What sticking points, might you ask? Well, for starters, there's a critical requirement for practicing and deeply inculcating some of the musical constructs which I've created. Partially because the constructions themselves were sought out as part of a research into my style of harmonic production and negotiation, but also because the physical demands are rather high since the structures of harmony were devised in a somewhat instrumentally agnostic fashion. That is to say, though I am using an instrument to explore harmony, my ears get the better part of me, and my mind knows that it's best to not be limited to the physical assemblage of the instrument.
The other sticking points have more to do with some of the psychological complexity of thinking about the deep meaning which I ascribe to the compositions, both as awhole, and as integrated to various sections or passages of some of the pieces themselves.
For example, let's look at one of them: Political Interference
Sections:
Also there is a need to better understand the nature of intelligence, intelligent patterns, and reason, and whether or not human beings and human perspective are requisite to such conceptualizations.
My first assumption is to claim to believe that intelligence and intelligent patterns are only recognizable because of a human understanding of the world.
What is a human understanding of the world?
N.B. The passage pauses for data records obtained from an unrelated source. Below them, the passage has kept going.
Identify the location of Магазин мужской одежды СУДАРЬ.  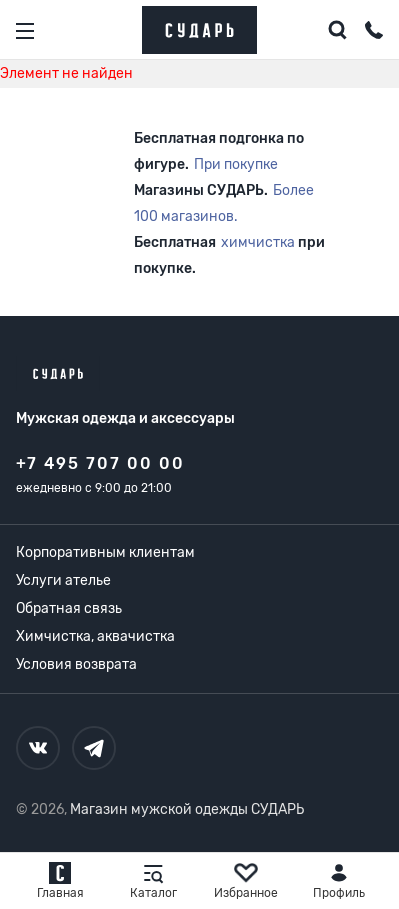
(187, 809).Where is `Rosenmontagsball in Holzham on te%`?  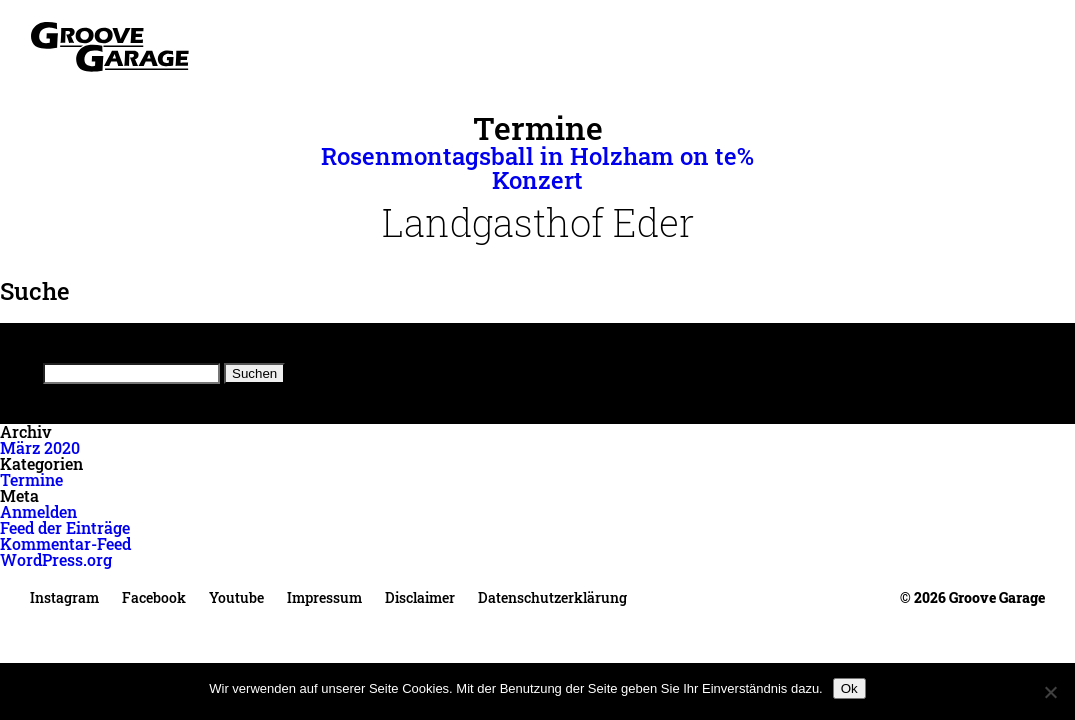
Rosenmontagsball in Holzham on te% is located at coordinates (537, 156).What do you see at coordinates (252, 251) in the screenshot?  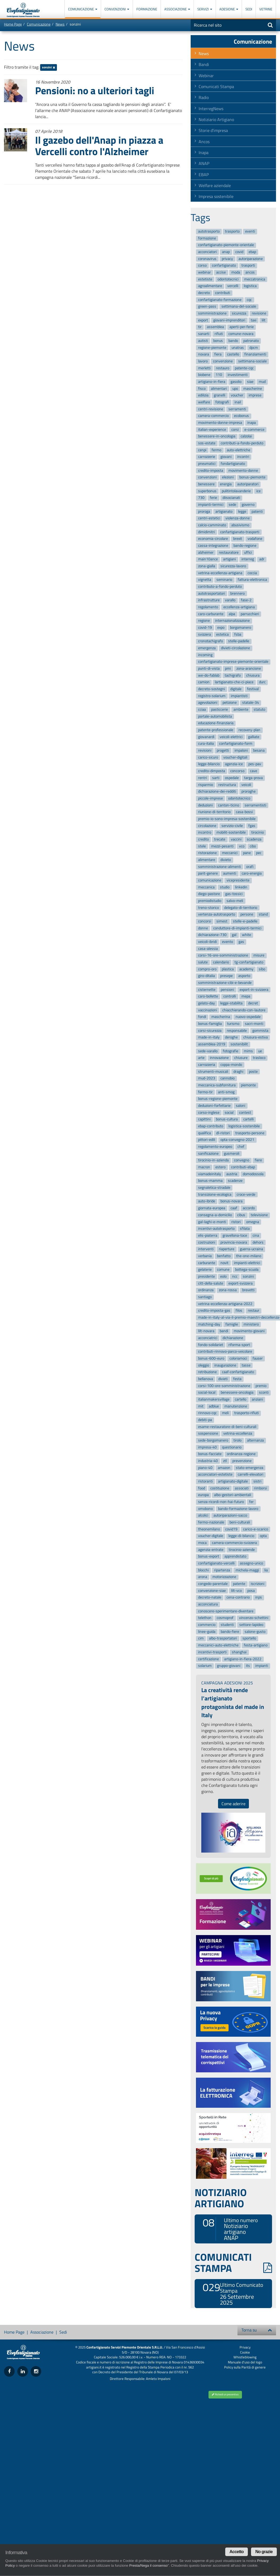 I see `ebap` at bounding box center [252, 251].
One which takes into consideration the human form, and the experential minutiae which emerge from the movement of that form through space and time, coupled with the cognition of mortality.
There is much which the human experience has in common with the experience of other phenomenae of the Universe, but there are pecularities exclusive to the human experience which one might argue as being necessary for the recognition of what we deem to be intelligent.
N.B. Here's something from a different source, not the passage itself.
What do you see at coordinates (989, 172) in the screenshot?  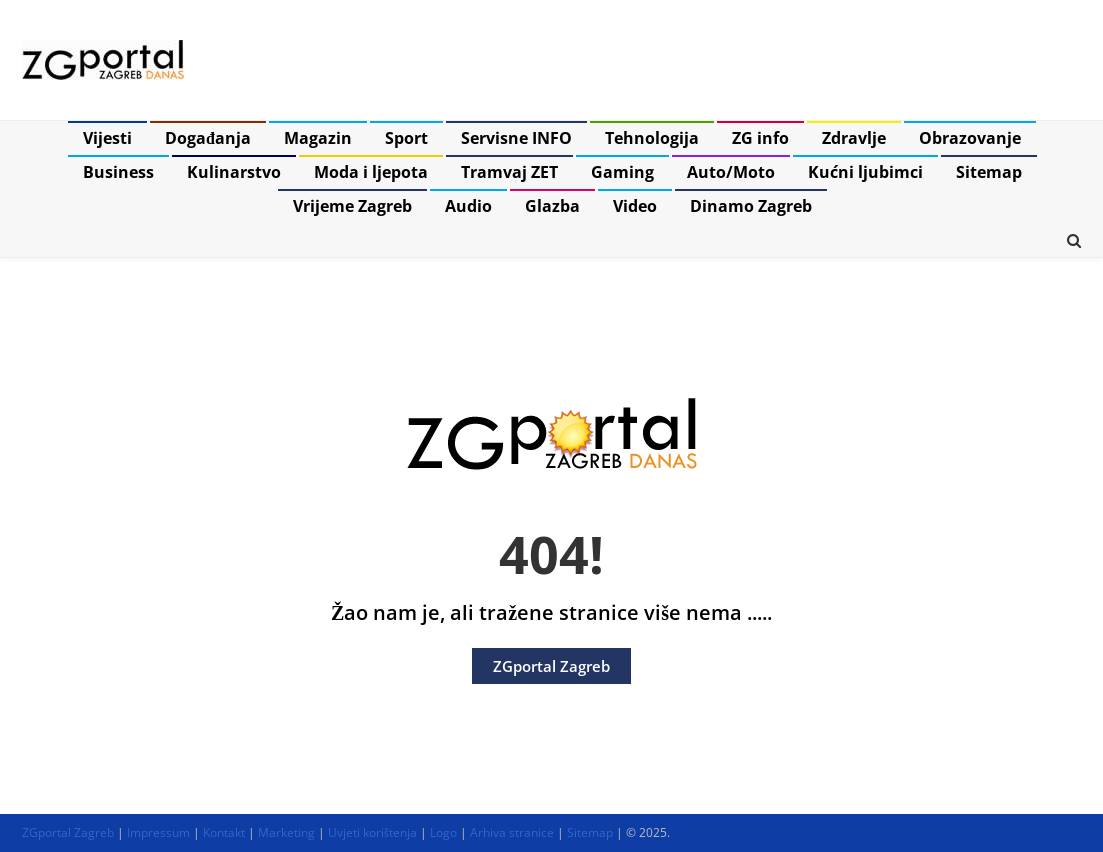 I see `Sitemap` at bounding box center [989, 172].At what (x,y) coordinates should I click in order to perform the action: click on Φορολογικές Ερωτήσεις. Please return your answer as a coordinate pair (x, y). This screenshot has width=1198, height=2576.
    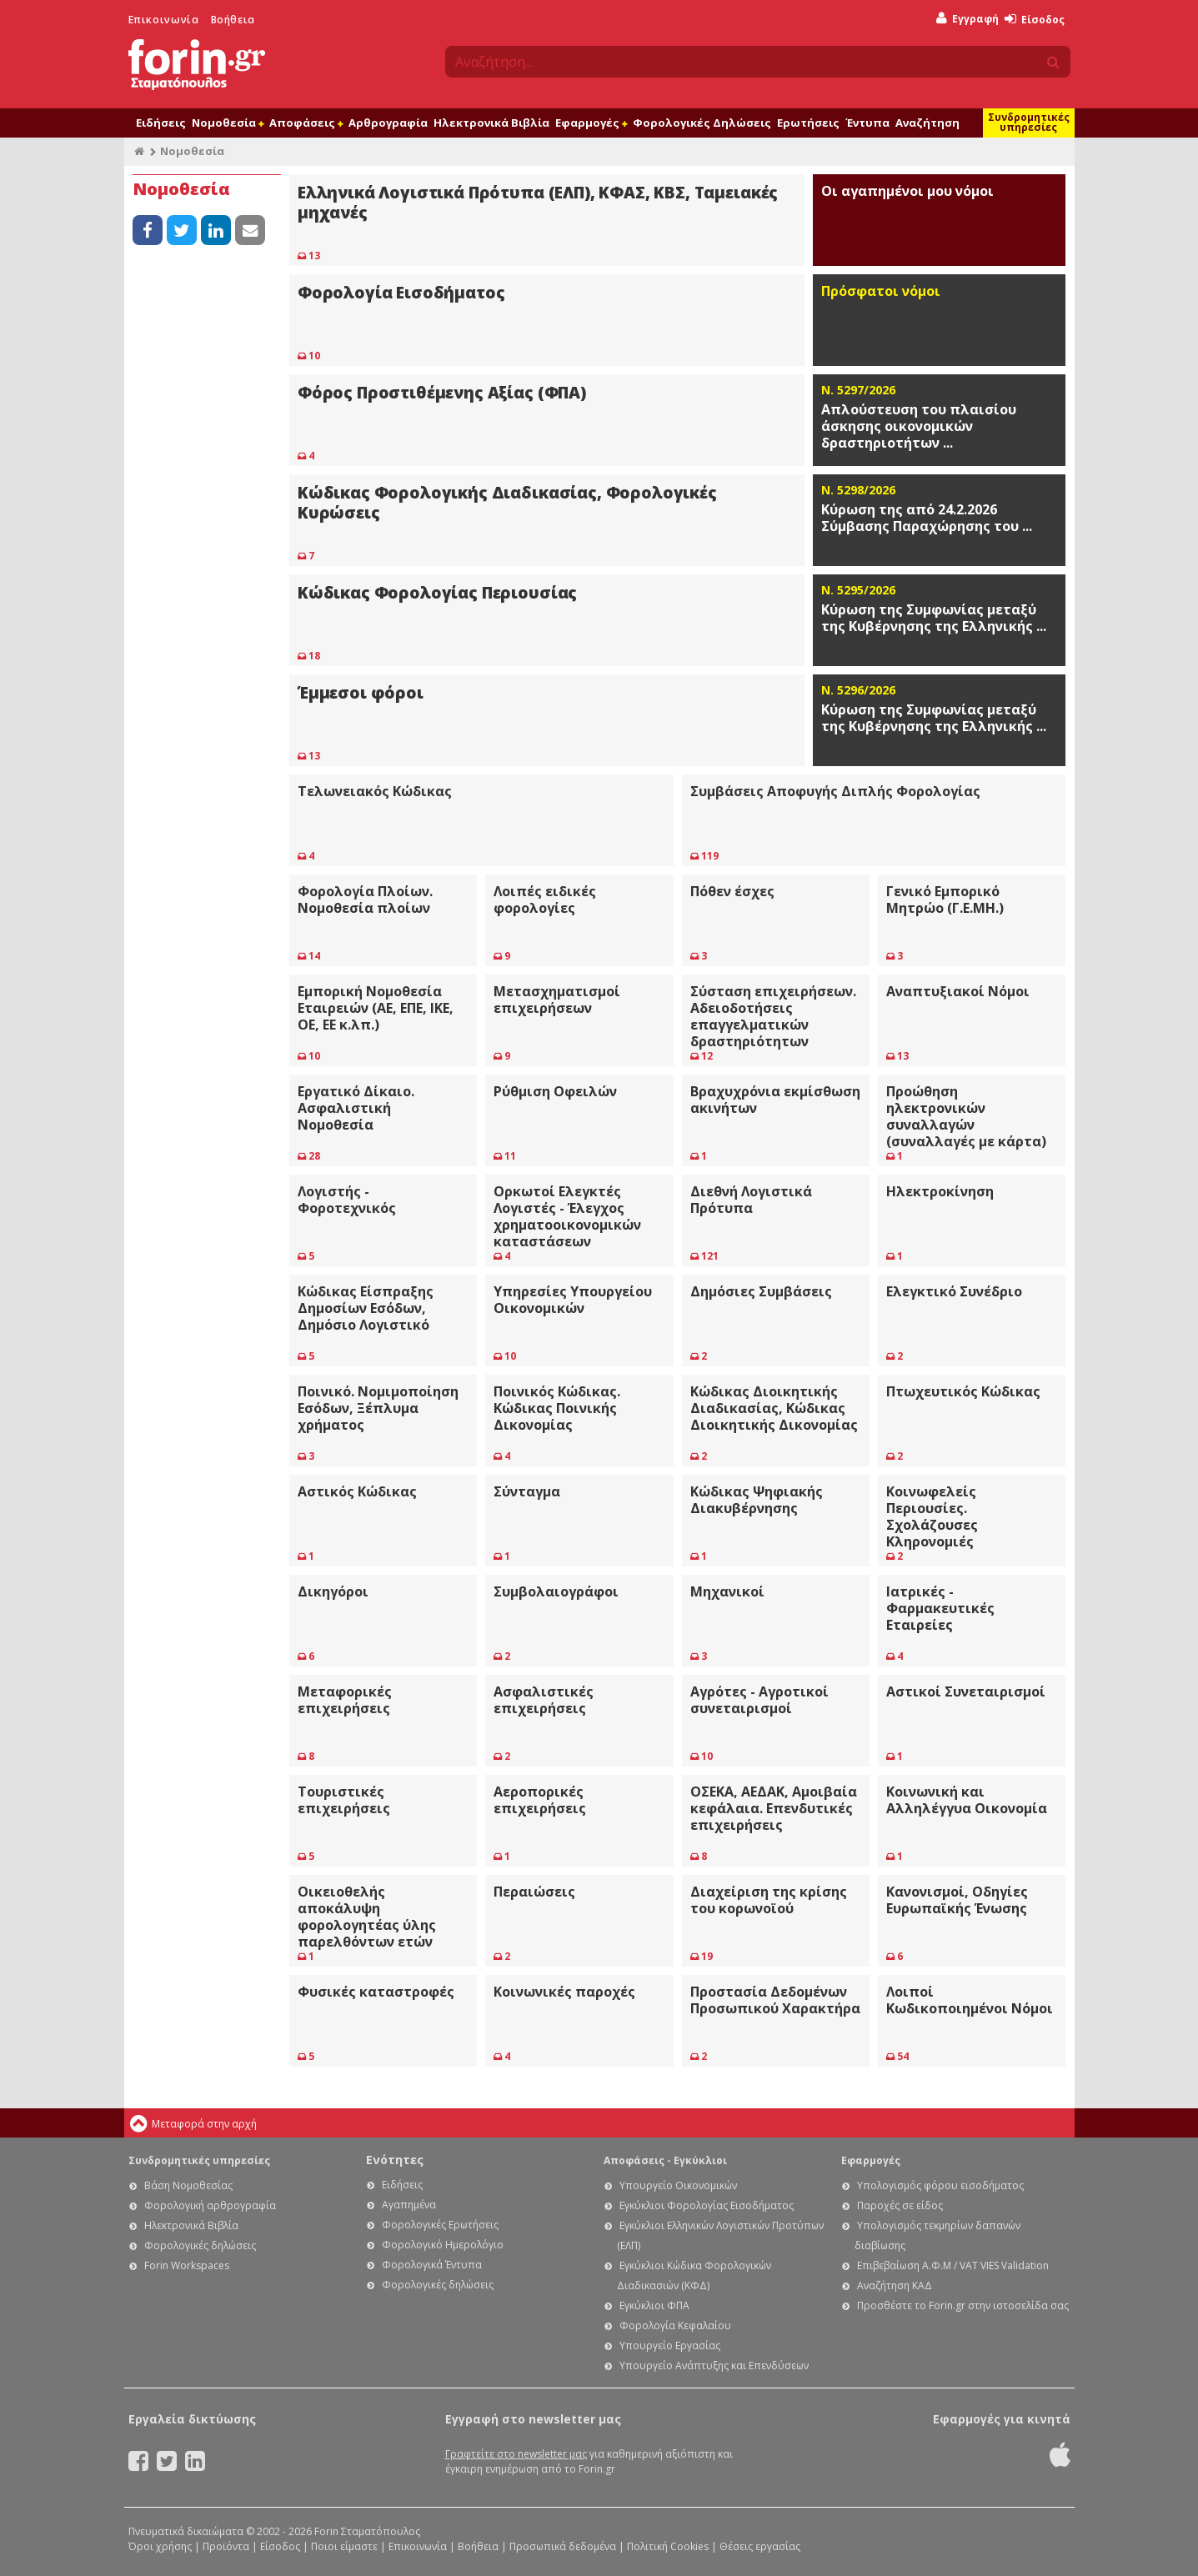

Here are some of the popular definitions of I (Intelligence) and IB (Intelligent Behaviour):
In critiquing the applicability of scientific definitions for intelligence insofar as we are able to use intelligence to describe the behaviour of various animals, it is posited that there are limitations for describing intelligence because a) it is unfair to compare different animals using different tests and b) it is unfair to compare all animals with the same test. Though this may very well be true, the same could be argued as being true when testing humans. There are no two humans who are 100% identical, and certain humans can, either in a temporal instant, or throughout an entire lifetime, enjoy advantages on some tests over others, thus it can be at least suggested that no two humans can be fairly tested with the same test, nor can two humans be fairly tested using each a different type of test. This suggests an invalidation of the notion that applying a human standard of intelligence is not appropriate for evaluating the intelligence of non-human animals. Furthermore, it is never posited that there exists a standard for intelligence which applies to non-humans but does not apply to a human. For example, the feeding practices of an otter might bear certain aspects which are not familiar to a human, but the most important aspects are all too familiar (mastication and ingestion of material for the purpose of material transcription and energy production), thus the only difference in terms of the application of evaluation of intelligence of the feeding behaviour of an otter vs the feeding behaviour of a human is the fact that we humans are able to confer about it.